ORLANDO, Fla. (AP) - Sixteen years after their legal battle began, about 18,000 homeowners in central Florida will be paid more than $42 million collectively by the state of Florida for destroying their citrus trees during an effort to eradicate a harmful citrus disease.

The homeowners in Orange County will receive about $700 per healthy tree destroyed as part of an order issued in state court in Orlando last month. A judgment from a 2014 trial assessed the value of each healthy tree as $344, but fees and interests over the years doubled the per-tree payment.

More than 60,000 healthy, uninfected trees were destroyed in Orange County between 2002 and 2006 as part of the Florida Department of Agriculture and Consumer Services' efforts to eradicate citrus canker, according to the lawsuit.

While unharmful to humans, citrus canker can cause the leaves and fruit of citrus trees to drop prematurely and create unappealing lesions on the fruit. The lesions leak bacterial cells that can spread to other trees by wind, rain or contaminated equipment, according to the U.S. Department of Agriculture.

The Florida Department of Agriculture and Consumer Services had argued that the homeowners' trees were a public nuisance and didn't have value worth compensating. Under the program, healthy trees that were within 1900 feet (580 meters) of an infected tree were destroyed in an effort to stop the disease's spread.
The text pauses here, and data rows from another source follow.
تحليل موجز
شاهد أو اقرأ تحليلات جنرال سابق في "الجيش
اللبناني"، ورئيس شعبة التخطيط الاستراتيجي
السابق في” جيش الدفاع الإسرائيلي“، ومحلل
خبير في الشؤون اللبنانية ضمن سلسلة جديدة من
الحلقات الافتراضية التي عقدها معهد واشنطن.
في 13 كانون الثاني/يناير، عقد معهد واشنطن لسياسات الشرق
As compensation, the state in the 2000s offered Florida homeowners $100 Walmart gift cards for their first destroyed tree and $55 for each additional tree. In cases where homeowners resisted, authorities threatened arrest or obtained warrants to go onto private property and destroy trees.

The Florida Legislature approved payments for the Orange County homeowners last year. A third-party administrator will distribute the checks and track down homeowners whose addresses are no longer current.

Tens of thousands of homeowners in Broward, Lee and Palm Beach counties won class action lawsuits against the state over their destroyed trees, and compensations varied by county. A case in Miami-Dade County is still pending.